Y también Cornelio Batiato partió con ellos, en la misma nave, pero tal vez no los siguió hasta su destino, tal vez se detuvo en las columnas de Hércules donde se extiende su tierra natal: África. No olvidaré nunca que fue el calor de su corazón el que devolvió la vida a mi muchacho exánime, en las cimas heladas de los Alpes, y quiera el señor que encuentre personas tan generosas y nobles en su camino.
La simiente llegada de un mundo moribundo ha echado raíces y fructificado en esta tierra remota, en los confines del mundo. El hijo de Pendragón y de Ygraine cumple cinco años mientras me dispongo a dar cima a esta obra mía y le fue impuesto en el momento de nacer el nombre de Artús, de Arcturius, que significa «el que nadó bajo la estrella de la Osa». Solo quien ha venido de los mares cálidos podía llamar a su hijo con tal nombre, en prueba de que cualquiera que sea el destino de un hombre sus recuerdos más íntimos no le abandonan nunca jamás, hasta el día de su muerte.
Nuestros enemigos fueron repelidos y nuestro reino se ha extendido hacia el sur incluida la ciudad de Caerleon, que encontramos entre las primeras a nuestro regreso a Britania, pero yo he preferido quedarme aquí, vigilando y meditando en esta torre cerca del gran muro, escuchando voces debilitadas por el tiempo. La espada admirable está aún clavada en el peñasco desde aquel día de sangre y de gloria y solo yo conozco, completa, la inscripción por haberla leído cuando la vi por primera vez: Cai.Iul.Caes. Ensis Caliburnus, «la espada calíbica de Julio César».

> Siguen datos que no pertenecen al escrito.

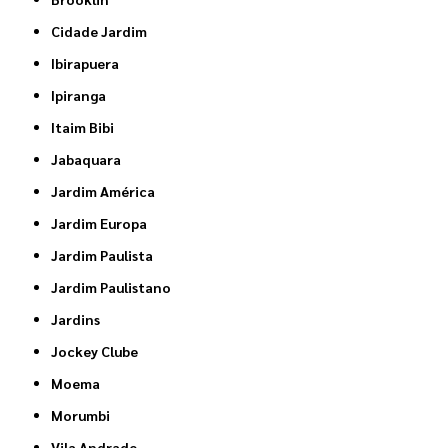
Cidade Jardim
Ibirapuera
Ipiranga
Itaim Bibi
Jabaquara
Jardim América
Jardim Europa
Jardim Paulista
Jardim Paulistano
Jardins
Jockey Clube
Moema
Morumbi
Vila Andrade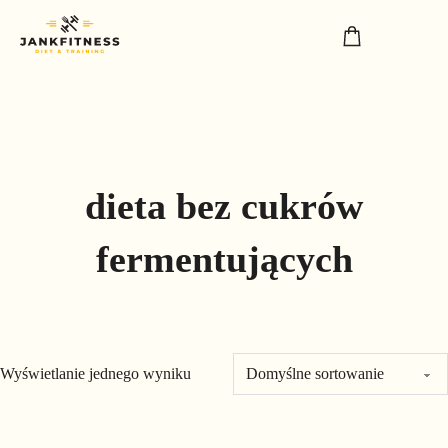
dieta bez cukrów
fermentujących
Wyświetlanie jednego wyniku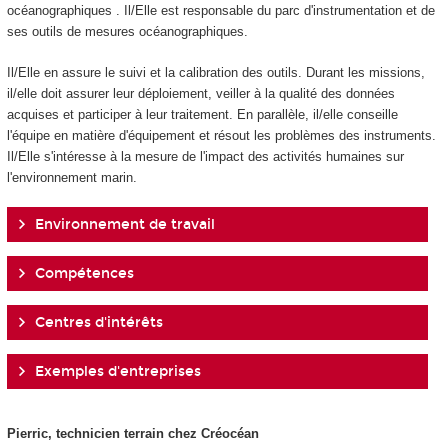
océanographiques . Il/Elle est responsable du parc d'instrumentation et de
ses outils de mesures océanographiques.
Il/Elle en assure le suivi et la calibration des outils. Durant les missions,
il/elle doit assurer leur déploiement, veiller à la qualité des données
acquises et participer à leur traitement. En parallèle, il/elle conseille
l'équipe en matière d'équipement et résout les problèmes des instruments.
Il/Elle s'intéresse à la mesure de l'impact des activités humaines sur
l'environnement marin.
Environnement de travail
Compétences
Centres d'intérêts
Exemples d'entreprises
Pierric, technicien terrain chez Créocéan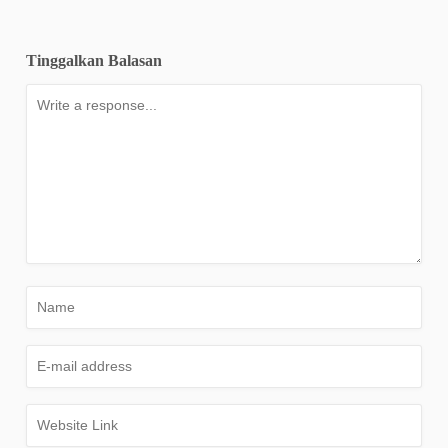
Tinggalkan Balasan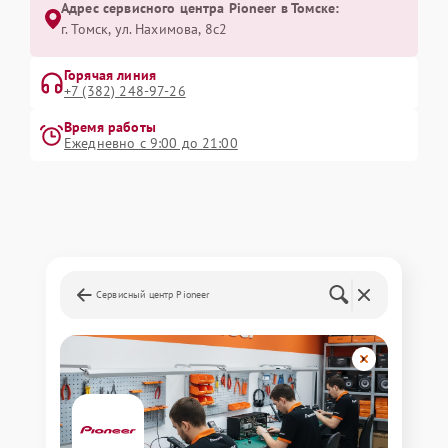
Адрес сервисного центра Pioneer в Томске:
г. Томск, ул. Нахимова, 8с2
Горячая линия
+7 (382) 248-97-26
Время работы
Ежедневно с 9:00 до 21:00
Сервисный центр Pioneer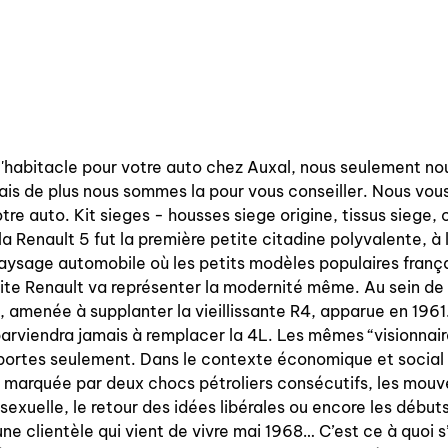
l'habitacle pour votre auto chez Auxal, nous seulement no
ais de plus nous sommes la pour vous conseiller. Nous vous
 votre auto. Kit sieges - housses siege origine, tissus sieg
 Renault 5 fut la première petite citadine polyvalente, à l
paysage automobile où les petits modèles populaires franç
tite Renault va représenter la modernité même. Au sein de
6, amenée à supplanter la vieillissante R4, apparue en 196
arviendra jamais à remplacer la 4L. Les mêmes “visionnaire
ortes seulement. Dans le contexte économique et social p
 marquée par deux chocs pétroliers consécutifs, les mouv
exuelle, le retour des idées libérales ou encore les débuts d
une clientèle qui vient de vivre mai 1968… C’est ce à quoi s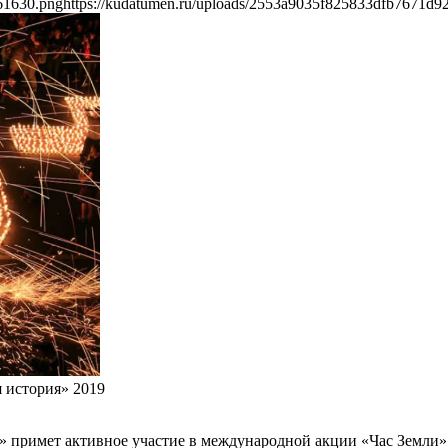
61630.png
https://kudatumen.ru/uploads/2553a9035f825833dfb7671d9
 история» 2019
» примет активное участие в международной акции «Час Земли»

Parte de la inscripción está empotrada en la piedra, otras letras han sido cubiertas por las incrustaciones y por los liqúenes en los largos años en que ha estado a la intemperie. Las únicas letras legibles son:
y con ese nombre la llama la gente de esta tierra cuando, en las gélidas mañanas de invierno, el hielo permite caminar hasta el escollo del centro del lago y admirar ese objeto extraordinario. Dicen que solo la mano del rey podrá extraerla de la roca el día en que haya necesidad de combatir el mal. Ha pasado mucho tiempo desde los lejanos días de mi juventud y hasta mi primer nombre Myrdin se ha deformado con el tiempo en boca de la gente, convirtiéndose en Merlín. Pero mi alma permanece inmutable y destinada, como la de todo hombre creado a imagen y semejanza de Dios, a la luz inmortal. El sol comienza a disolver la nieve en las pendientes de las colinas, y las primeras flores de la primavera abren sus corolas al viento tibio que llega del sur. Dios me ha concedido concluir mi trabajo y le doy las gradas por ello. Aquí termina mi historia. Aquí, tal vez, nace una leyenda.